Module responsible for forecasting anomalies occurrences based on images from Google Earth Engine API and machine learning
- Python >= 3.7.7 64-bit, < 3.10 64-bit
- Google Earth Engine enabled account: see https://earthengine.google.com/
To install this script and all its dependencies, execute the follow commands:
- Create a virtual environment:
python3 -m venv venv
- Enable it:
source venv/bin/activate
- Install the script dependencies:
pip install -e .
Before running the script and after installing the libraries, you must authenticate with the Google Earth Engine API. However, the command line tool will automatically require you to do it so:
# from local command line
earthengine authenticate
# from inside Docker container
earthengine authenticate --auth_mode=notebook
# from inside Jupyter Notebook
import ee
ee.Authenticate()
In some versions of macOS, it might be necessary to run this command using sudo
.
Additionally, make sure that folder results
(or whatever path you've defined) has writing permissions:
chmod 777 /path/to/abf/results
There is also a Docker image which provides this script with all necessary dependencies easy and ready.

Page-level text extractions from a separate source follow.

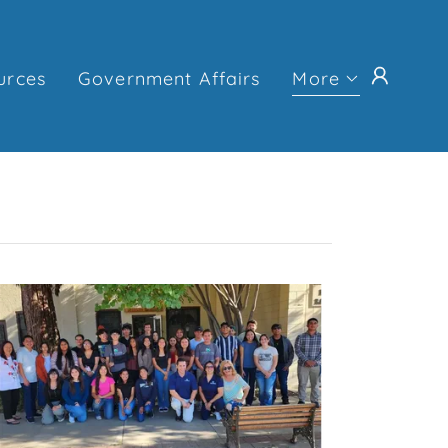
urces
Government Affairs
More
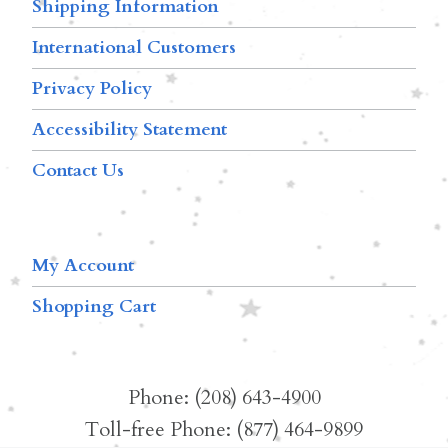
Shipping Information
International Customers
Privacy Policy
Accessibility Statement
Contact Us
My Account
Shopping Cart
Phone: (208) 643-4900
Toll-free Phone: (877) 464-9899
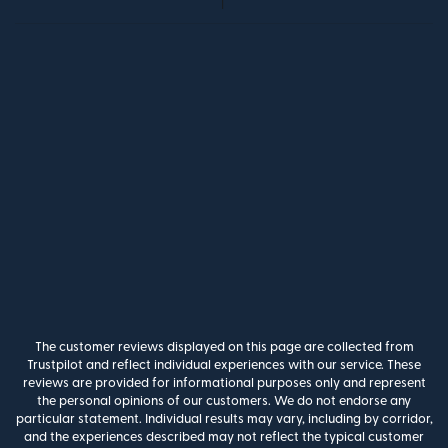
The customer reviews displayed on this page are collected from
Trustpilot and reflect individual experiences with our service. These
reviews are provided for informational purposes only and represent
the personal opinions of our customers. We do not endorse any
particular statement. Individual results may vary, including by corridor,
and the experiences described may not reflect the typical customer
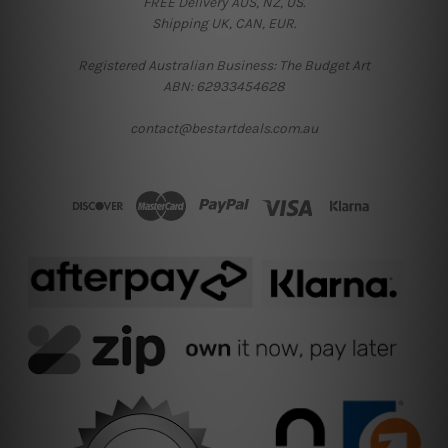
FREE Delivery AUS, NZ, US.
Shipping UK, CAN, EUR.
Registered Australian Business: The Budget Art
ABN: 62933454628
contact@bestartdeals.com.au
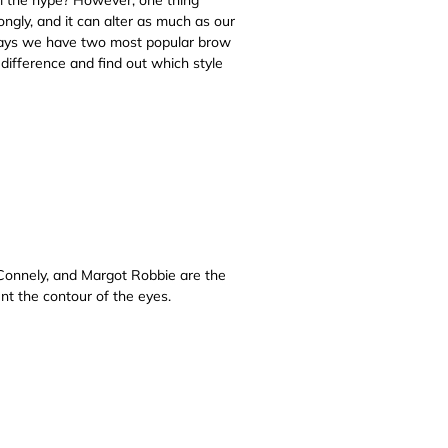
gly, and it can alter as much as our
adays we have two most popular brow
 difference and find out which style
Connely, and Margot Robbie are the
ent the contour of the eyes.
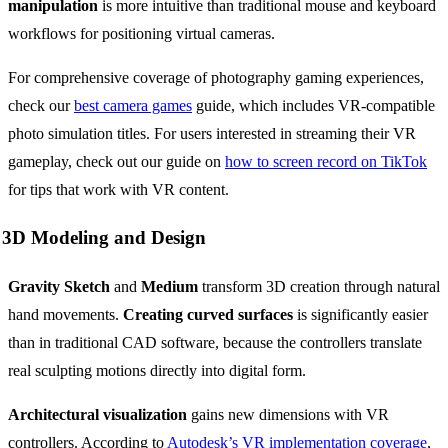
manipulation
is more intuitive than traditional mouse and keyboard
workflows for positioning virtual cameras.
For comprehensive coverage of photography gaming experiences,
check our
best camera games
guide, which includes VR-compatible
photo simulation titles. For users interested in streaming their VR
gameplay, check out our guide on
how to screen record on TikTok
for tips that work with VR content.
3D Modeling and Design
Gravity Sketch
and
Medium
transform 3D creation through natural
hand movements.
Creating curved surfaces
is significantly easier
than in traditional CAD software, because the controllers translate
real sculpting motions directly into digital form.
Architectural visualization
gains new dimensions with VR
controllers. According to
Autodesk’s VR implementation coverage
,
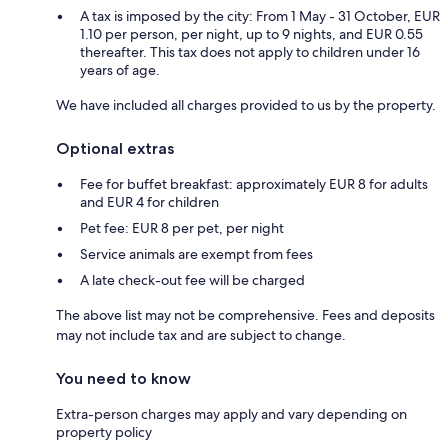
A tax is imposed by the city: From 1 May - 31 October, EUR
1.10 per person, per night, up to 9 nights, and EUR 0.55
thereafter. This tax does not apply to children under 16
years of age.
We have included all charges provided to us by the property.
Optional extras
Fee for buffet breakfast: approximately EUR 8 for adults
and EUR 4 for children
Pet fee: EUR 8 per pet, per night
Service animals are exempt from fees
A late check-out fee will be charged
The above list may not be comprehensive. Fees and deposits
may not include tax and are subject to change.
You need to know
Extra-person charges may apply and vary depending on
property policy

To use it, run:
docker run -p 8888:8888 --name abf phmananias/abf:latest
or you can build it locally and then run it:
docker build -t abf:latest .
docker run -p 8888:8888 --name abf abf:latest
This module brings a default command line abf
for you. To see available parameters, please run:
> abf --help
Usage: abf [OPTIONS]
Options:
--lat_lon TEXT Two diagonal points (Latitude 1, Longitude
1, Latitude 2, Longitude 2) of the study
area [default: -83.48811946836814,41.857760
95627803,-83.18290554014548,41.6776173953378
26]
--instant TEXT Date to end time series (it will forecast 5
days starting from this date) [default:
2013-10-11]
--name TEXT Place where to save generated files
[default: erie]
--sensor TEXT Define the selected sensor where images will
be downloaded from: landsat, sentinel, modis
[default: modis]
--spanning_period INTEGER Spanning period used to build the timeseries
and training set [default: 180]
--past_steps INTEGER Past steps to be used as input forecast
[default: 4]
--forecasting_period INTEGER Forecasting period to be used as output
forecast [default: 5]
--spatial_context_size INTEGER Spatial context size in pixels that will be
used in continuous/occurrences results
[default: 7]
--model TEXT Select the desired module: mlp, lstm, rf,
svm or all (None) [default: rf]
--fill_missing TEXT Defines algorithm to be used to fill empty
dates and values: dummy, ffill, bfill, time,
linear [default: time]
--remove_dummies Defines if the dummies will be removed
before training (only works with
fill_missing=dummy)
--scaler TEXT Defines algorithm to be used in the data
scalling process: robust, minmax or standard
[default: minmax]
--disable_reducer Defines if reducer will not be applied to
remove unnecessary features
--disable_normalization Defines if normalization (-1,1) will not be
applied to indices mndwi, ndvi and sabi
--regression_mode Defines whether will use raw values or
classes in the regression models
--class_weight Defines whether classes will have defined
weights for each
--propagate Defines whether predictions will be
propagated ahead
--rs_train_size FLOAT It allow increase the randomized search
dataset training size (it can be a floater
or integer) [default: 500.0]
--rs_iter INTEGER It allow increase the randomized search
iteration size [default: 500]
--pca_size FLOAT Define PCA reducer variance size [default:
0.9]
--reduction TEXT Define which reduction (median or min) will
be used in the reduction stats [default:
median]
--convolve Define if a convolution box-car low-pass
filter will be applied to images before
training
--convolve_radius INTEGER Define the amont of radius will be used in
the convolution box-car low-pass filter
[default: 1]
--enable_attribute_lat_lon Enable attributes lat and lon in the
training process
--disable_attribute_doy Disable attribute doy from training modeling
--disable_shuffle Disable data shutffle before splitting into
train and test matrix
--save_pairplots Save pairplots from attributes and indices
--save_train Enable saving the training dataset (csv)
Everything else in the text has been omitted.